William Lowell Putnam III, 1924 – 2014
Ironically, Bill Putnam’s long prominence in mountaineering organizations, national and international, tended to obscure his stature as one of the foremost mountaineers of his generation. Brought up by his father to love the outdoors, he began his mountaineering career by joining the Harvard Mountaineering Club and the Appalachian Mountain Club, becoming a hut boy in the White Mountains, a breed the rest of us were taught to admire for their strength and derring-do. It was in this capacity that he came under the jurisdiction of a figure who would become one of his principal mentors, the formidable Joe Dodge, head of the AMC hut system, a rough-hewn New Englander based at Pinkham Notch who had helped scores of restless young men like Bill find a constructive path through life.
As soon as Bill turned 18, such learning as had been taking place at Harvard was interrupted by his acceptance into the recently organized mountain troops, with which he trained in Alaska and the West. When the troops were regrouped as the Tenth Mountain Division and sent to Italy to participate in the drive through the Apennines in the winter of 1945, he saw combat as a lieutenant and platoon leader, emerging with two purple hearts along with bronze and silver stars for gallantry in action.

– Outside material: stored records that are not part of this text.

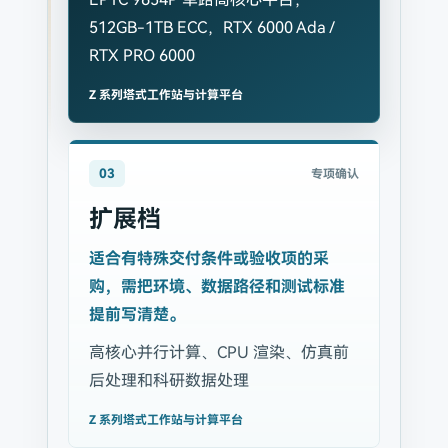
512GB-1TB ECC，RTX 6000 Ada /
RTX PRO 6000
Z 系列塔式工作站与计算平台
03
专项确认
扩展档
适合有特殊交付条件或验收项的采
购，需把环境、数据路径和测试标准
提前写清楚。
高核心并行计算、CPU 渲染、仿真前
后处理和科研数据处理
Z 系列塔式工作站与计算平台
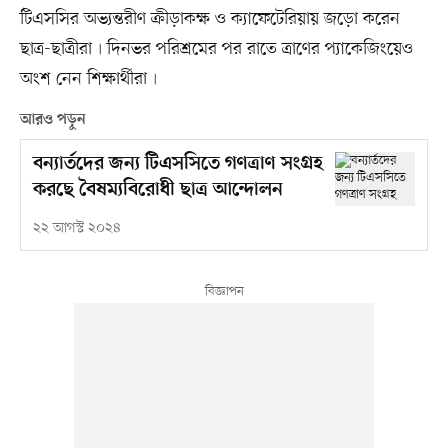
টিএসসির অভ্যন্তরীণ ক্রীড়াকক্ষ ও ক্যাফেটেরিয়ায় জড়ো করেন
ছাত্র-ছাত্রীরা৷ দিনভর পরিশ্রমের পর রাতে ত্রাণের প্যাকেজিংয়েও
অংশ নেন শিক্ষার্থীরা৷
আরও পড়ুন
বন্যার্তদের জন্য টিএসসিতে গণত্রাণ সংগ্রহ
করছে বৈষম্যবিরোধী ছাত্র আন্দোলন
২২ আগস্ট ২০২৪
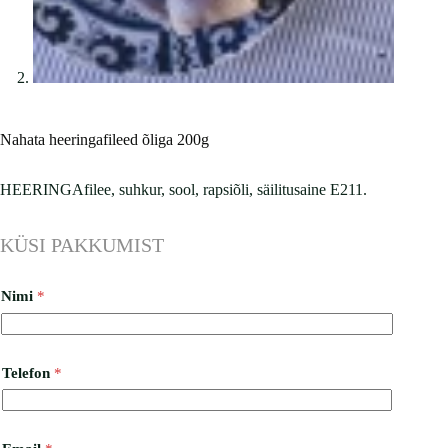
Nahata heeringafileed õliga 200g
HEERINGAfilee, suhkur, sool, rapsiõli, säilitusaine E211.
KÜSI PAKKUMIST
Nimi
*
Telefon
*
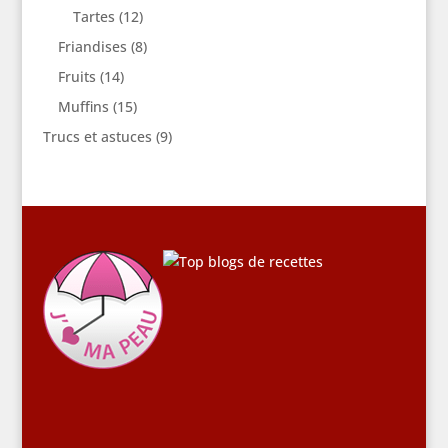
Tartes
(12)
Friandises
(8)
Fruits
(14)
Muffins
(15)
Trucs et astuces
(9)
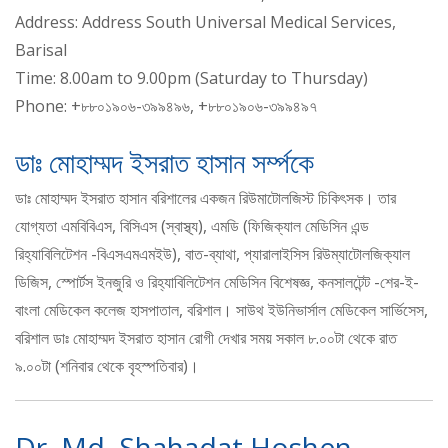
Address: Address South Universal Medical Services,
Barisal
Time: 8.00am to 9.00pm (Saturday to Thursday)
Phone: +৮৮০১৯০৬-৩৯৯৪৯৬, +৮৮০১৯০৬-৩৯৯৪৯৭
ডাঃ মোহাম্মদ ইসরাত হাসান সর্ম্পকে
ডাঃ মোহাম্মদ ইসরাত হাসান বরিশালের একজন রিউমাটোলজিস্ট চিকিৎসক। তার
যোগ্যতা এমবিবিএস, বিসিএস (স্বাস্থ্য), এমডি (ফিজিক্যাল মেডিসিন এন্ড
রিহ্যাবিলিটেশন -বিএসএমএমইউ), বাত-ব্যাথা, প্যারালাইসিস রিউম্যাটোলজিক্যাল
ডিজিস, স্পোর্টস ইনজুরি ও রিহ্যাবিলিটেশন মেডিসিন বিশেষজ্ঞ, কনসালটেন্ট -শের-ই-
বাংলা মেডিকেল কলেজ হাসপাতাল, বরিশাল। সাউথ ইউনিভার্সাল মেডিকেল সার্ভিসেস,
বরিশাল ডাঃ মোহাম্মদ ইসরাত হাসান রোগী দেখার সময় সকাল ৮.০০টা থেকে রাত
৯.০০টা (শনিবার থেকে বৃহস্পতিবার)।
Dr. Md. Shahadat Hoshen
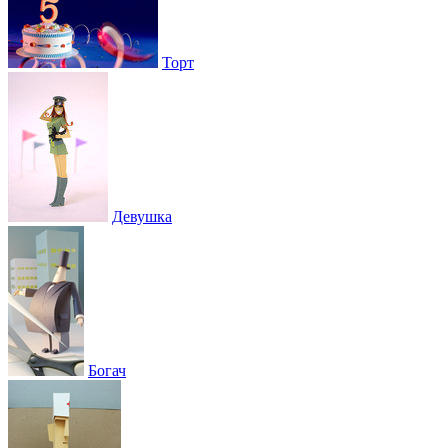
Торт
Девушка
Богач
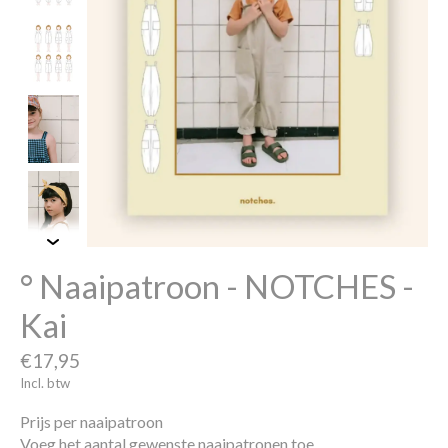
° Naaipatroon - NOTCHES -
Kai
€17,95
Incl. btw
Prijs per naaipatroon
Voeg het aantal gewenste naaipatronen toe.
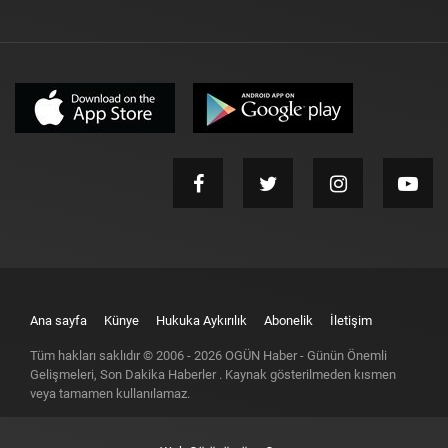
Ana sayfa
Künye
Hukuka Aykırılık
Abonelik
İletişim
Tüm hakları saklıdır © 2006 -
2026
OGÜN Haber - Günün Önemli
Gelişmeleri, Son Dakika Haberler
. Kaynak gösterilmeden kısmen
veya tamamen kullanılamaz.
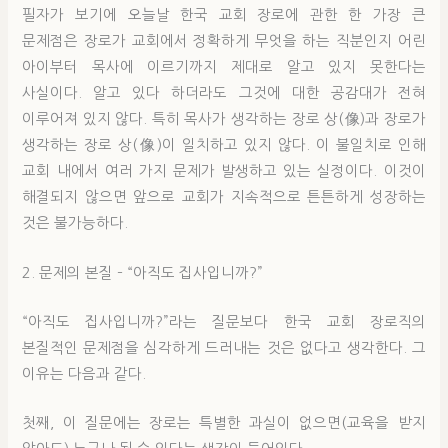
필자가 보기에 오늘날 한국 교회 장로에 관한 한 가장 큰
문제점은 장로가 교회에서 정확하게 무엇을 하는 직분인지 어린
아이부터 목사에 이르기까지 제대로 알고 있지 못한다는
사실이다. 알고 있다 하더라도 그것에 대한 공감대가 전혀
이루어져 있지 않다. 특히 목사가 생각하는 장로 상(像)과 장로가
생각하는 장로 상(像)이 일치하고 있지 않다. 이 불일치로 인해
교회 내에서 여러 가지 문제가 발생하고 있는 실정이다. 이것이
해결되지 않으면 앞으로 교회가 지속적으로 튼튼하게 성장하는
것은 불가능하다.
2. 문제의 본질 – “아직도 집사입니까?”
“아직도 집사입니까?”라는 질문보다 한국 교회 장로직의
본질적인 문제점을 심각하게 드러내는 것은 없다고 생각한다. 그
이유는 다음과 같다.
첫째, 이 질문에는 장로는 특별한 과실이 없으면(교육을 받지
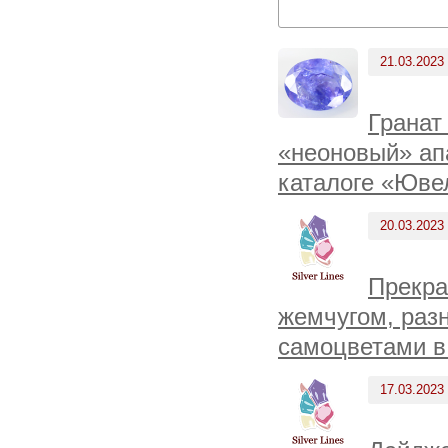
21.03.2023
Гранат
«неоновый» апа
каталоге «Юве
20.03.2023
Прекра
жемчугом, раз
самоцветами в
17.03.2023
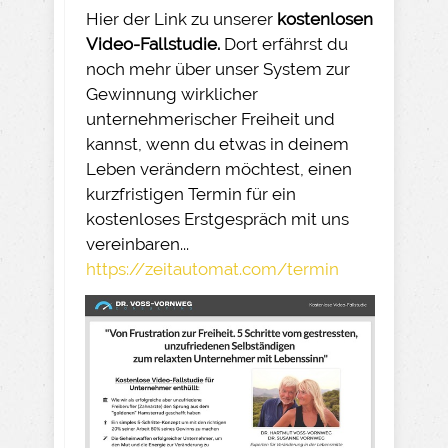
Hier der Link zu unserer
kostenlosen
Video-Fallstudie.
Dort erfährst du
noch mehr über unser System zur
Gewinnung wirklicher
unternehmerischer Freiheit und
kannst, wenn du etwas in deinem
Leben verändern möchtest, einen
kurzfristigen Termin für ein
kostenloses Erstgespräch mit uns
vereinbaren...
https://zeitautomat.com/termin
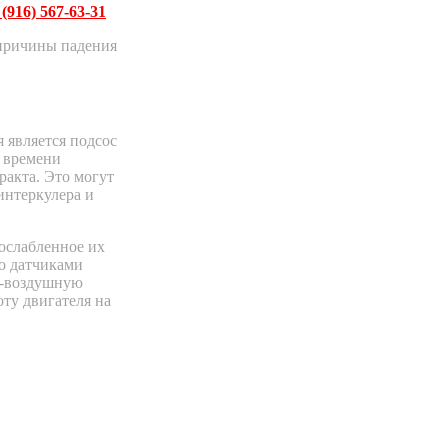
 (916) 567-63-31
 причины падения
 является подсос
т времени
ракта. Это могут
интеркулера и
ослабленное их
го датчиками
о-воздушную
оту двигателя на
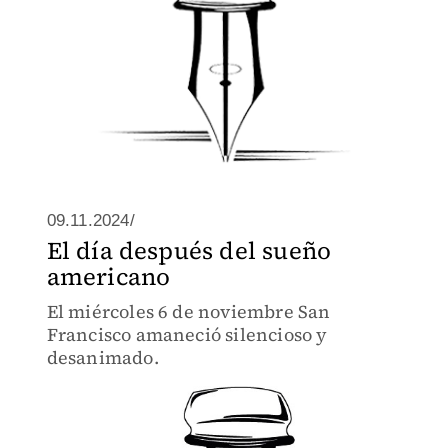
09.11.2024/
El día después del sueño
americano
El miércoles 6 de noviembre San
Francisco amaneció silencioso y
desanimado.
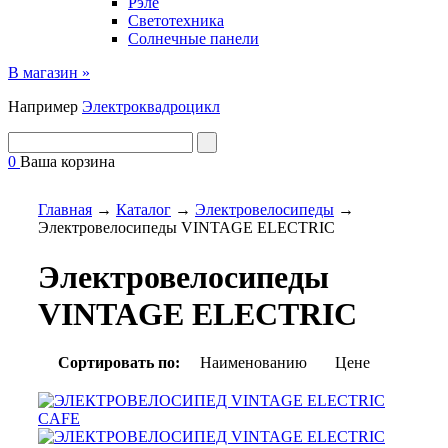
Рэле
Светотехника
Солнечные панели
В магазин »
Например
Электроквадроцикл
0
Ваша корзина
Главная
→
Каталог
→
Электровелосипеды
→
Электровелосипеды VINTAGE ELECTRIC
Электровелосипеды
VINTAGE ELECTRIC
Сортировать по:
Наименованию
Цене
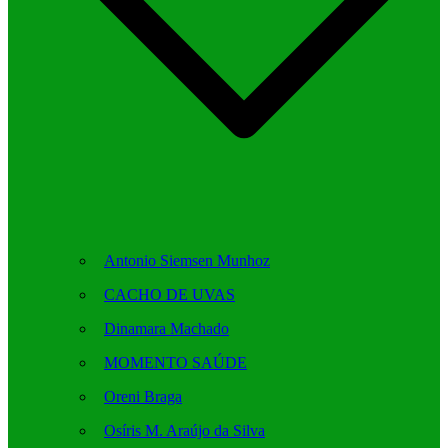
Antonio Siemsen Munhoz
CACHO DE UVAS
Dinamara Machado
MOMENTO SAÚDE
Oreni Braga
Osíris M. Araújo da Silva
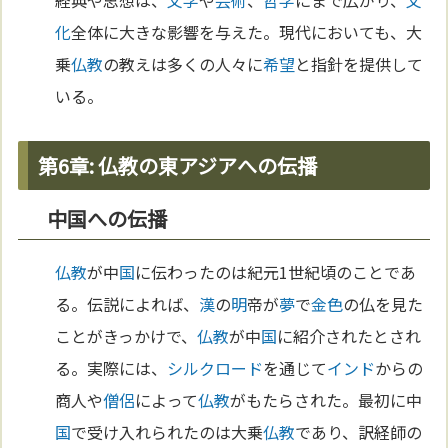
経典や思想は、
文学
や
芸術
、
哲学
にまで広がり、
文
化
全体に大きな影響を与えた。現代においても、大
乗
仏教
の教えは多くの人々に
希望
と指針を提供して
いる。
第6章: 仏教の東アジアへの伝播
中国への伝播
仏教
が中
国
に伝わったのは紀元1世紀頃のことであ
る。伝説によれば、
漢
の
明
帝が
夢
で
金
色
の仏を見た
ことがきっかけで、
仏教
が中
国
に紹介されたとされ
る。実際には、
シルクロード
を通じて
インド
からの
商人や
僧侶
によって
仏教
がもたらされた。最初に中
国
で受け入れられたのは大乗
仏教
であり、訳経師の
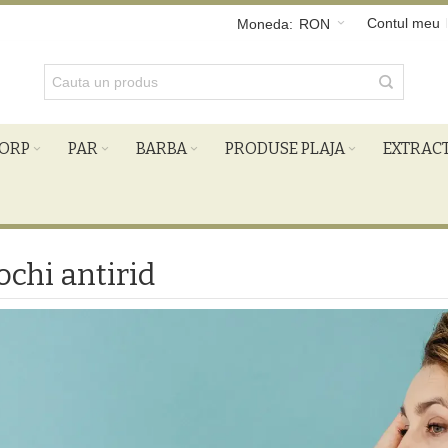
Contul meu
Moneda:
RON
ORP
PAR
BARBA
PRODUSE PLAJA
EXTRAC
ochi antirid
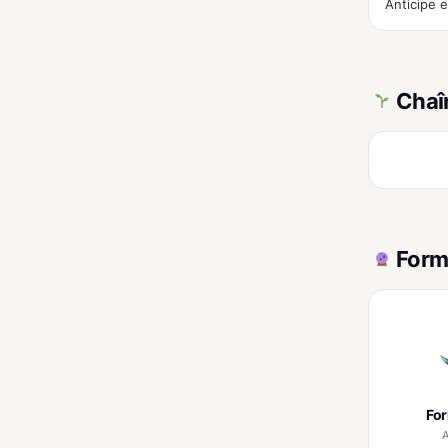
Anticipe e
Chaî
Form
Fo
A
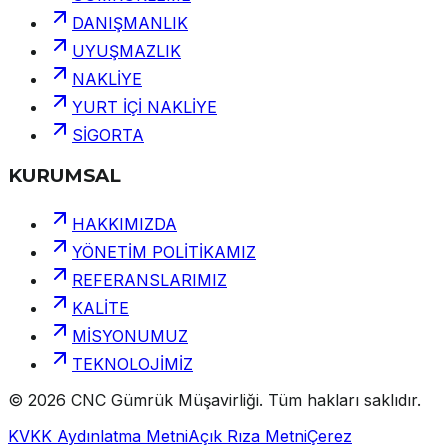
DANIŞMANLIK
UYUŞMAZLIK
NAKLİYE
YURT İÇİ NAKLİYE
SİGORTA
KURUMSAL
HAKKIMIZDA
YÖNETİM POLİTİKAMIZ
REFERANSLARIMIZ
KALİTE
MİSYONUMUZ
TEKNOLOJİMİZ
©
2026
CNC Gümrük Müşavirliği
.
Tüm hakları saklıdır.
KVKK Aydınlatma Metni
Açık Rıza Metni
Çerez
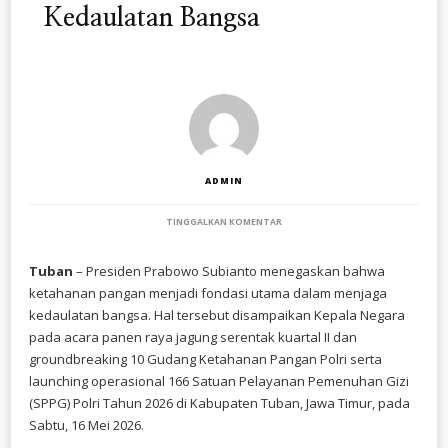
Kedaulatan Bangsa
ADMIN
PADA
TINGGALKAN KOMENTAR
PRESIDEN
PRABOWO:
KETAHANAN
Tuban
– Presiden Prabowo Subianto menegaskan bahwa
PANGAN
ketahanan pangan menjadi fondasi utama dalam menjaga
JADI
FONDASI
kedaulatan bangsa. Hal tersebut disampaikan Kepala Negara
KEDAULATAN
pada acara panen raya jagung serentak kuartal II dan
BANGSA
groundbreaking 10 Gudang Ketahanan Pangan Polri serta
launching operasional 166 Satuan Pelayanan Pemenuhan Gizi
(SPPG) Polri Tahun 2026 di Kabupaten Tuban, Jawa Timur, pada
Sabtu, 16 Mei 2026.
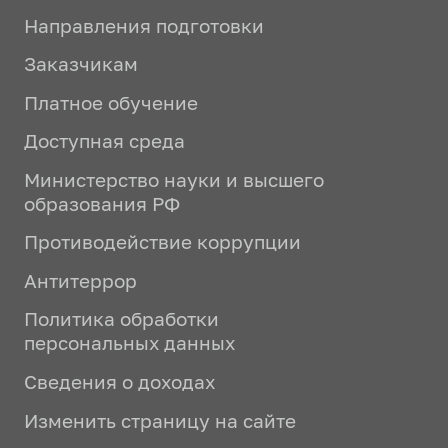
Направления подготовки
Заказчикам
Платное обучение
Доступная среда
Министерство науки и высшего
образования РФ
Противодействие коррупции
Антитеррор
Политика обработки
персональных данных
Сведения о доходах
Изменить страницу на сайте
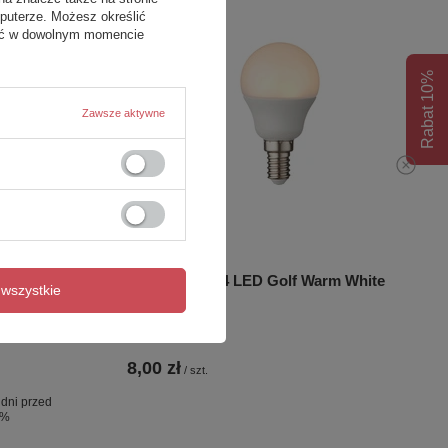
puterze. Możesz określić
fać w dowolnym momencie
Rabat 10%
Zawsze aktywne
STA
Essentials E14 LED Golf Warm White
wszystkie
 60x140
d 2.0 - wsp.
8,00 zł
/
szt.
 dni przed
0%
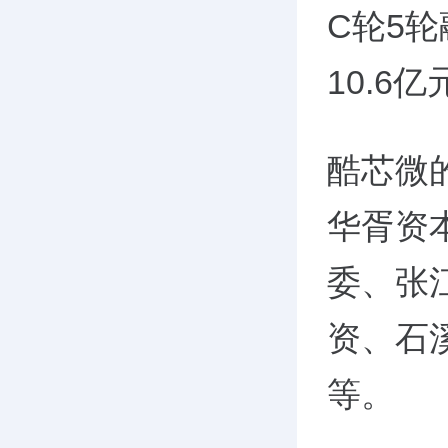
C轮5轮
10.6
酷芯微的
华胥资
委、张
资、石溪
等。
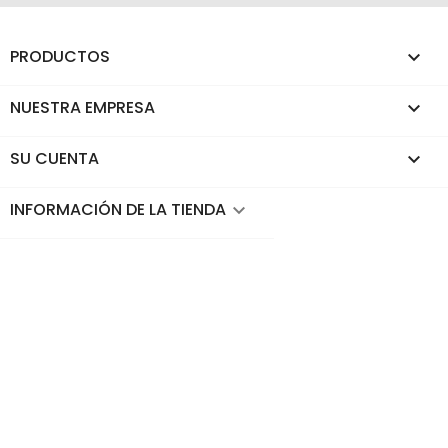
PRODUCTOS

NUESTRA EMPRESA

SU CUENTA

INFORMACIÓN DE LA TIENDA
keyboard_arrow_down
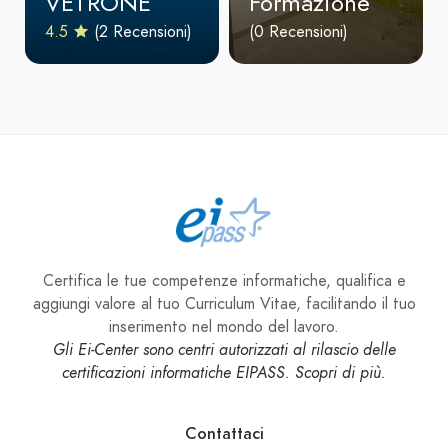
VETRONE
Formazione
4.5
(2 Recensioni)
(0 Recensioni)
Certifica le tue competenze informatiche, qualifica e
aggiungi valore al tuo Curriculum Vitae, facilitando il tuo
inserimento nel mondo del lavoro.
Gli Ei-Center sono centri autorizzati al rilascio delle
certificazioni informatiche EIPASS. Scopri di più.
Contattaci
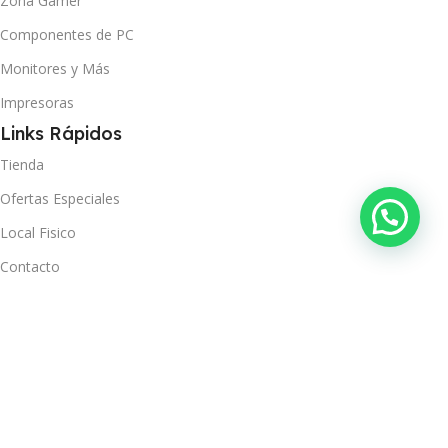
Zona Gamer
Componentes de PC
Monitores y Más
Impresoras
Links Rápidos
Tienda
Ofertas Especiales
Local Fisico
Contacto
Ver Orden
Políticas
Términos y Condiciones
Política de Privacidad
Política de Envío y Recojo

Resuming his geological studies at Harvard in 1946, he organized and led the first American ascent of Mt. St. Elias (18,008’), the highest peak on the border between Alaska and Canada, one made famous by the Duke of the Abruzzi’s mammoth expedition of 1897. It was on this climb that Bill realized he was unable to function above 16,000 feet, owing to the extensive damage to his lung and the deeply embedded shrapnel still remaining from the wounds received in Italy. Accordingly, while many of his friends won fame on the high peaks of other continents, Bill, who, with his extraordinary energy and stamina, would have been prominent among them, turned to “The Glittering Mountains of Canada” (to cite Monroe Thorington, Bill’s predecessor in writing Canadian guidebooks), absorbing their geography, history, and lore, and endeavoring to perpetuate it for a new generation of climbers. Canada had, in fact, been the principal focus for many of the pioneer mountaineers of the American Alpine Club, including its first president, Charles Fay, along with former presidents Howard Palmer, Henry Bryant, Monroe Thorington, and Henry Hall, as well as numerous other members.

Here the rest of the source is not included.